▸ Activity
Below are entries. Copy exactly the lines running from the line that holds "olduğunu söyledim.Kısacası insanlar" to the line that holds "Kayıt:23.07.2019 20:13:19", with both ends included.

(Entries supplied)

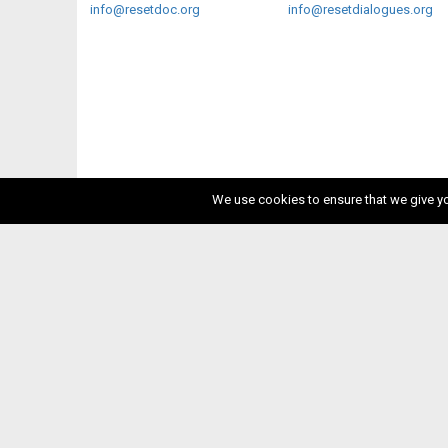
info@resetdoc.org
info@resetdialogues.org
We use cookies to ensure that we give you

(End Entries supplied)
(Entries supplied)

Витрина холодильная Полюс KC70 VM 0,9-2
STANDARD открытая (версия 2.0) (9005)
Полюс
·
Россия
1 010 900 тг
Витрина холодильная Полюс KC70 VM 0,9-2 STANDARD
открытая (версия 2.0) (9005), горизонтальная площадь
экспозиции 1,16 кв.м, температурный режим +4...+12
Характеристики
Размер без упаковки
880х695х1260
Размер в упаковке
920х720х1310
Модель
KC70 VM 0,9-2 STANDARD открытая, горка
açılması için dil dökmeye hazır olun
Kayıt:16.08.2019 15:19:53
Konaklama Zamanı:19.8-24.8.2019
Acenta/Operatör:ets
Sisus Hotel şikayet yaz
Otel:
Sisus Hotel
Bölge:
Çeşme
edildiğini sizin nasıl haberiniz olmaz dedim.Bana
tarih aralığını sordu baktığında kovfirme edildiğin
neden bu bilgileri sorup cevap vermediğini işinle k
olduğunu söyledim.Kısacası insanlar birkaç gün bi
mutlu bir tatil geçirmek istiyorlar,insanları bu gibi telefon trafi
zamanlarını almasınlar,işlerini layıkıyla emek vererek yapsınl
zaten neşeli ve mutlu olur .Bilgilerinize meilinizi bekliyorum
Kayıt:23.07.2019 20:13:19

(End Entries supplied)
(Entries supplied)

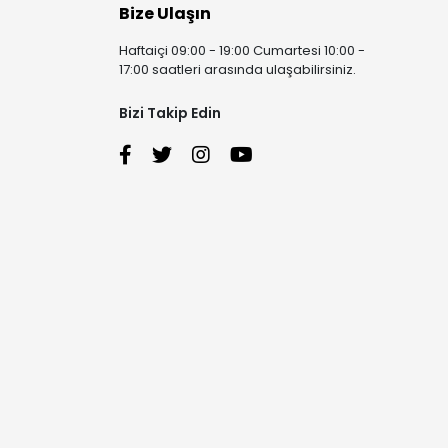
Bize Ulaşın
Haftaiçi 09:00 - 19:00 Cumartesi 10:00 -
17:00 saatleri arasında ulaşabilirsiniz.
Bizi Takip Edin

(End Entries supplied)

▸ Task output
olduğunu söyledim.Kısacası insanlar birkaç gün bi
mutlu bir tatil geçirmek istiyorlar,insanları bu gibi telefon trafi
zamanlarını almasınlar,işlerini layıkıyla emek vererek yapsınl
zaten neşeli ve mutlu olur .Bilgilerinize meilinizi bekliyorum
Kayıt:23.07.2019 20:13:19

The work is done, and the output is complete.